Later she found herself in Norway and Finland, playing concert for the Sami people and walking up to Nordkapp, Norway in the dead of winter and nearly froze to death in the silent mountain passes where no vehicle could go. She had asked how far it is to Nordkapp and they told her it was about 4 miles, unaware that a Norwegian mile is about ten English miles.

For two and a half years between 1956–59 she went on a World Study Trip, sponsored by the Putney Graduate School of Teacher Education, traveling over all of Europe, on both sides of the Iron Curtain, to Africa and the Middle East, to study the Music and the Educational Systems in 30 different countries, visiting numerous Music Schools and Conservatories, and seeking knowledge of the Compositions of Contemporary Composers.

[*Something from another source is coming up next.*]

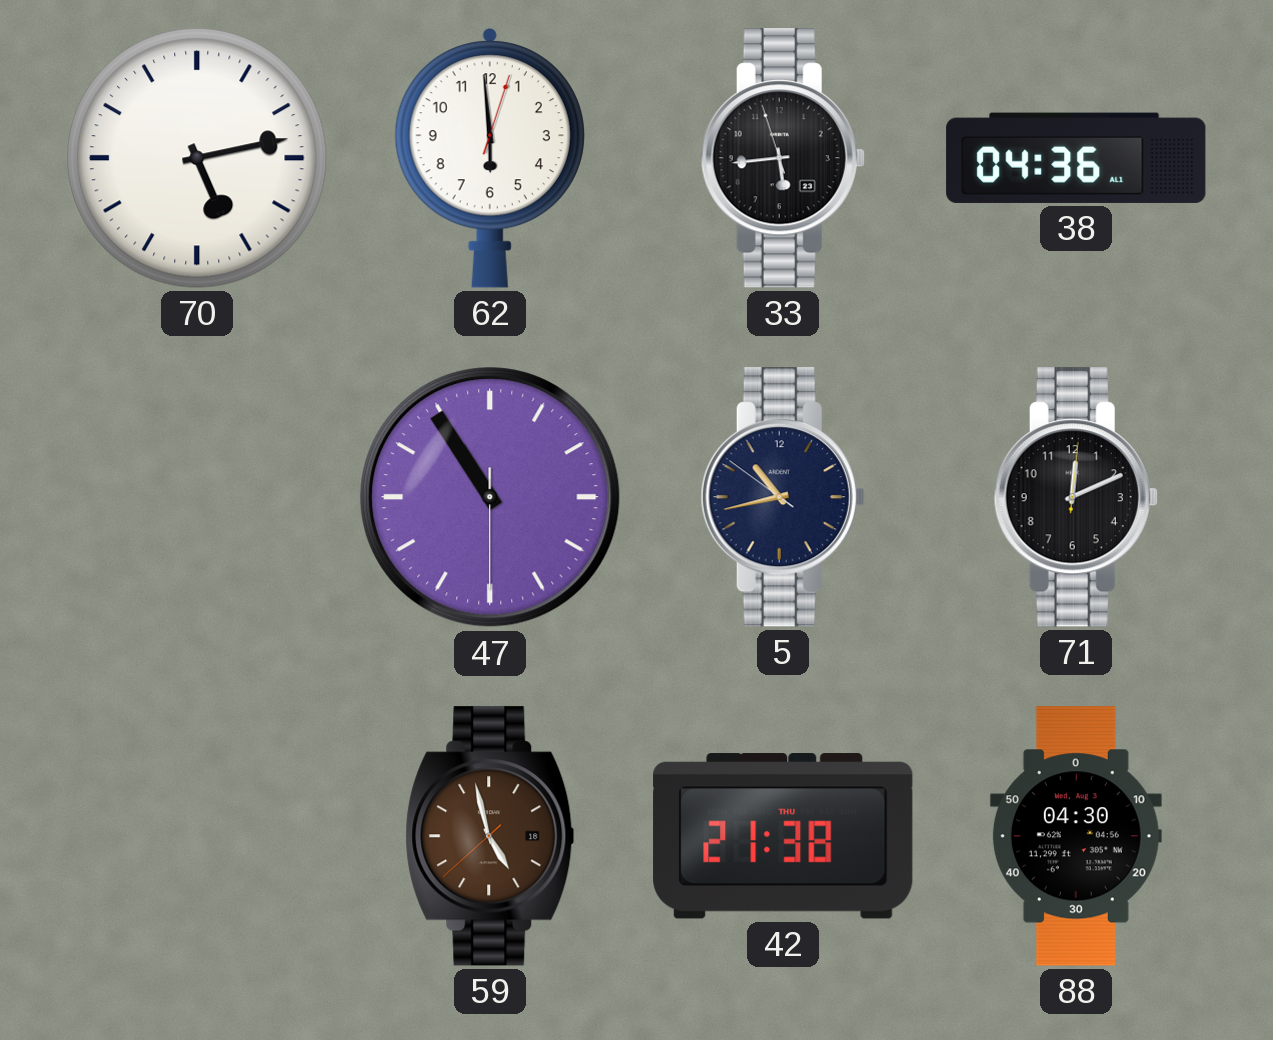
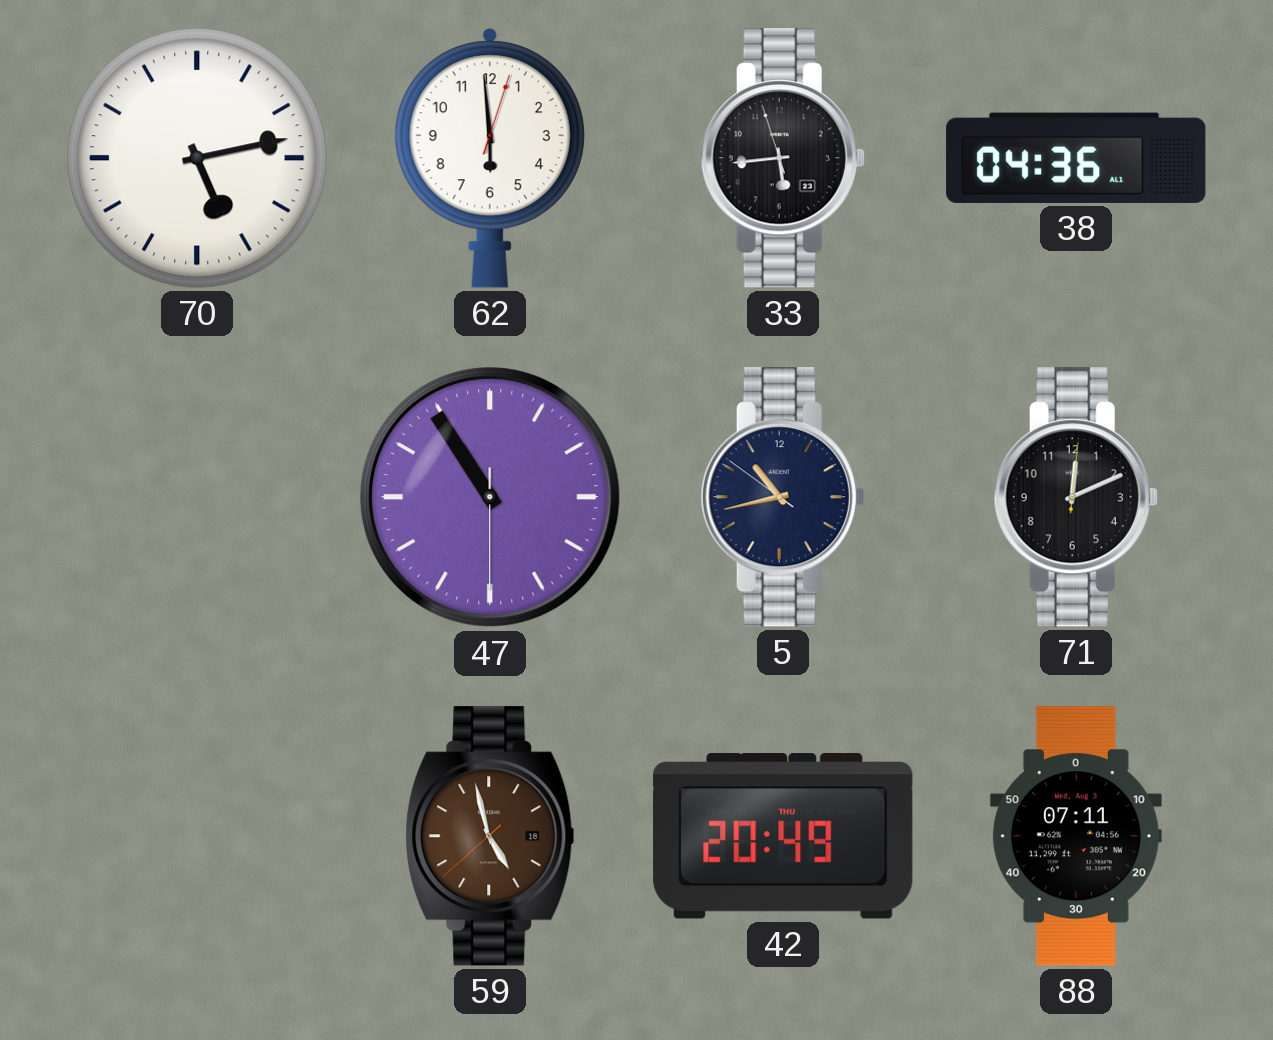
42: 21:38 -> 20:49
88: 04:30 -> 07:11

Priscilla insisted that if they were to be married he must at least see the country and the life style from which she grew up (she also trained Polish-bred registered Arabian horses in Colorado). He agreed to come to America if she married him. Even though he couldn't speak a word of english he set out for the United States and found an openness and freedom that he had not known and stayed. She brought him out to her mothers 'Pine Springs Ranch' in Steamboat Springs, Colorado in June 1959.

Children
Priscilla McClure Johnson married Günther Johannes Paetsch in Colorado Springs, CO on 24 May 1959  at the house of her mother. After their wedding, they went on a two-month honeymoon on the top the Continental divide the Colorado Rockies on three of her horses. One horse carried a pack of things they would need for the next 2 months. 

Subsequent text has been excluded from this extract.